Reus' Kampfansage: "Nächste Saison geht es von vorne los"

Dass es schließlich anders kam, schrieb Reus, der für sich persönlich bilanzierte, es sei bei seiner eigenen Saison-Leistung ebenfalls "mehr drin gewesen", der fehlenden Erfahrung im Dortmunder Kader zu - aber auch einer anderen Mentalität im Münchner Meister-Team. "Gerade in wichtigen Spielen." Er selbst habe dagegen in Dortmund im Saisonverlauf zuweilen die "Gier" vermisst, "dass jeder auch wirklich weiß, dass für uns unheimlich viel drin ist". Dennoch aber sei er "stolz" auf sein Team, "weil wir eine unheimlich gute Entwicklung genommen haben".

Und der Vize-Titel in diesem Jahr bedeutete für Reus längst nicht das Ende aller Träume. Im Gegenteil: Der Offensivspieler, der die Saison als ligaweit drittbester Scorer (17 Tore, 12 Vorlagen) hinter Münchens Robert Lewandowski (22, 12) und seinem Teamkollegen Jadon Sancho (12, 18) abschloss, lenkte den Blick bereits in Mönchengladbach wieder in die Zukunft: "Ich bin ein positiver Mensch.
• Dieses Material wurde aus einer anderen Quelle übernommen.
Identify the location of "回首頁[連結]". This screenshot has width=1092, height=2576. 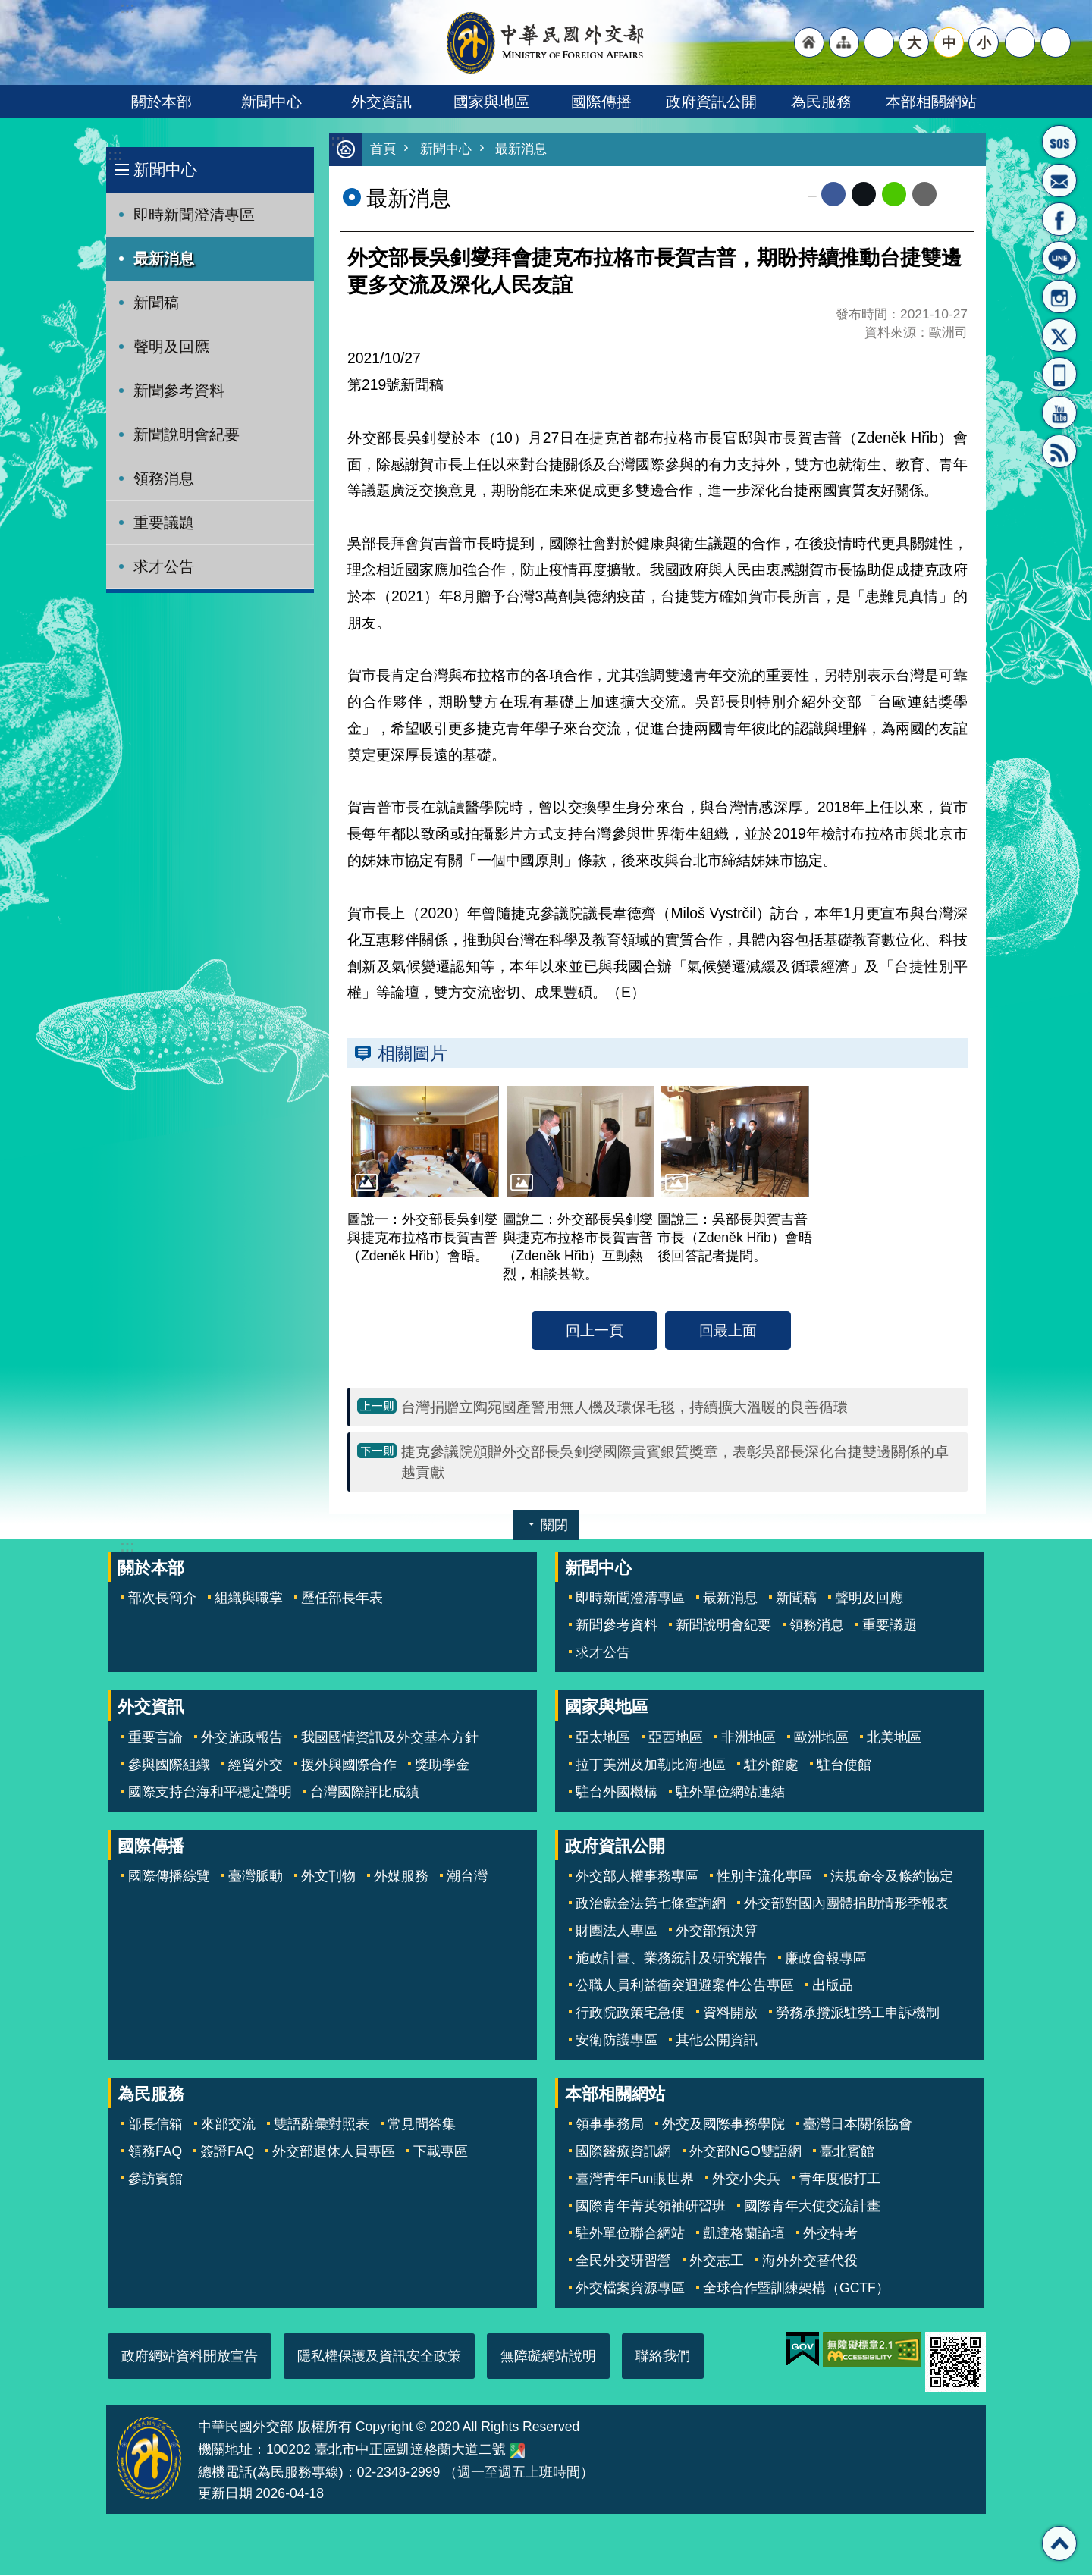
(809, 42).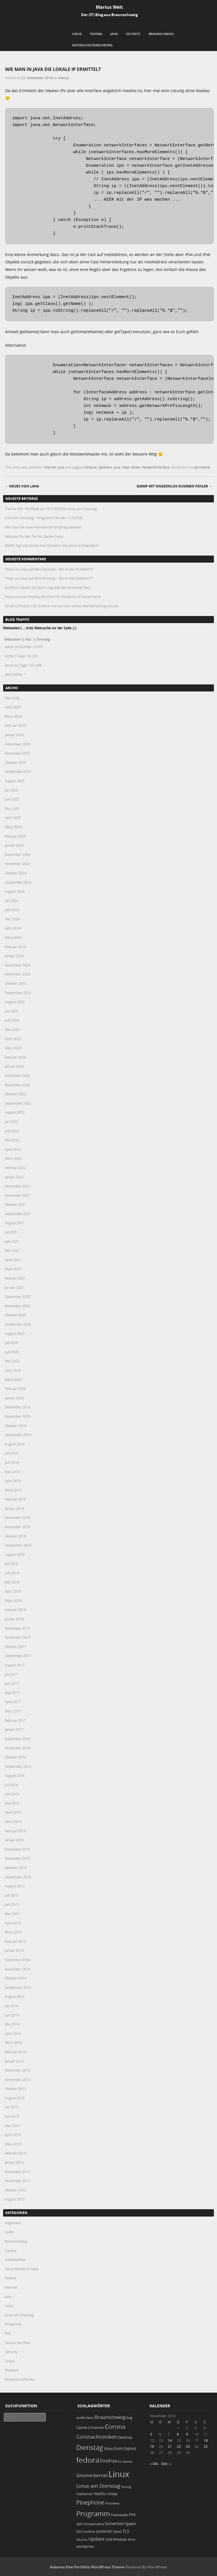 Image resolution: width=217 pixels, height=2576 pixels. Describe the element at coordinates (206, 2440) in the screenshot. I see `18 [Beiträge veröffentlicht am 18. November 2018]` at that location.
Nächste Saison geht es von vorne los. Und dann werden wir alles daransetzen, dass wir in den nächsten Jahren wieder ganz oben sind und auch mal wieder den Titel gewinnen." Es klang wie eine forsche Kampfansage an die Adresse des FC Bayern - und war durchaus auch als solche gemeint.